ATMOSPHERIC ELECTRICITY


Electricity plays such an important part in modern life that in order to get it, men have been burning millions of tons of coal. Coal is burned instead of its being mainly used as a source of valuable chemical substances which it contains. Therefore, finding new sources of electric power is a most important problem that scientists and engineers try to solve. In this connection one might ask: "Is it possible to develop methods of harnessing lightning?" In other words, could atmospheric electricity be changed into useful power?

Indeed, hundreds of millions of volts are required for a lightning spark about one and a half kilometre long. How­ever, this does not represent very much power because of the intervals between single thunderstorms. As for the power spent in producing lightning flashes all over the world, it is only about 1/10,000 of the power got by mankind from the sun, both in the form of light and that of heat. Thus, the source in question may interest only the scientists of the future.

It has already been mentioned in Lesson 4 that atmos­pheric electricity is the earliest manifestation of electricity known to man. However, nobody understood that phenome­non and its properties until Benjamin Franklin made his kite experiment. On studying the Leyden jar (for long years the only known condenser), Franklin began thinking that lightning was a strong spark of electricity.

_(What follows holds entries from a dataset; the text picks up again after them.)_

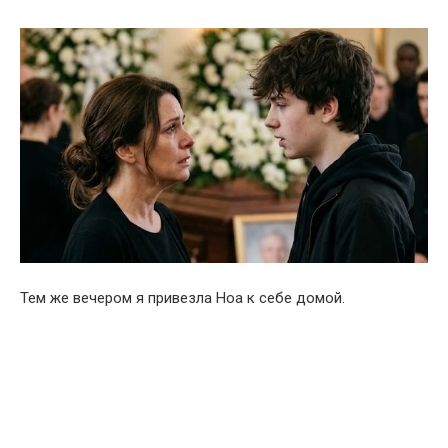
Тем же вечером я привезла Ноа к себе домой.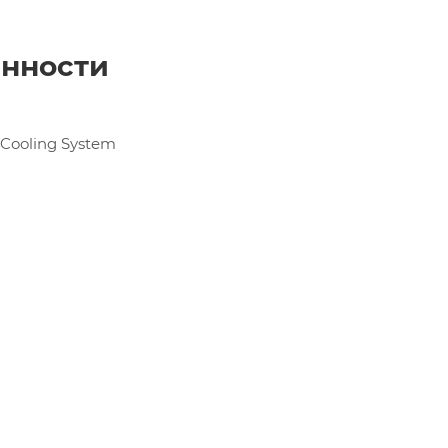
енности
Cooling System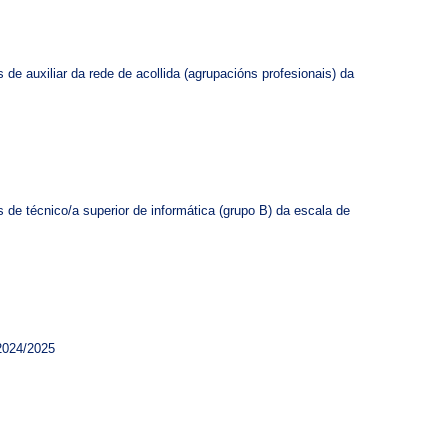
de auxiliar da rede de acollida (agrupacións profesionais) da
de técnico/a superior de informática (grupo B) da escala de
2024/2025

He began exper­imenting in order to draw electricity from the clouds to the earth. The story about his famous kite is known all over the world.

On a stormy day Franklin and his son went into the country taking with them some necessary things such as: a kite with a long string, a key and so on. The key was connected to the lower end of the string. "If lightning is the same as electric­ity," he thought, "then some of its sparks must come down the kite string to the key." Soon the kite was flying high among the clouds where lightning flashed. However, the kite having been raised, some time passed before there was any proof of its being electrified. Then the rain fell and wetted the string. The wet string conducted the electricity from the clouds down the string to the key. Franklin and his son both saw electric sparks which grew bigger and stronger. Thus, it was proved that lightning is a discharge of electricity like that got from the batteries of Leyden jars.

Trying to develop a method of protecting buildings during thunderstorms, Franklin continued studying that problem and invented the lightning conductor. He wrote necessary instructions for the installation of his invention, the principle of his lightning conductor being in use until now. Thus, protecting buildings from lightning strokes was the first discovery in the field of electricity employed for the good of mankind.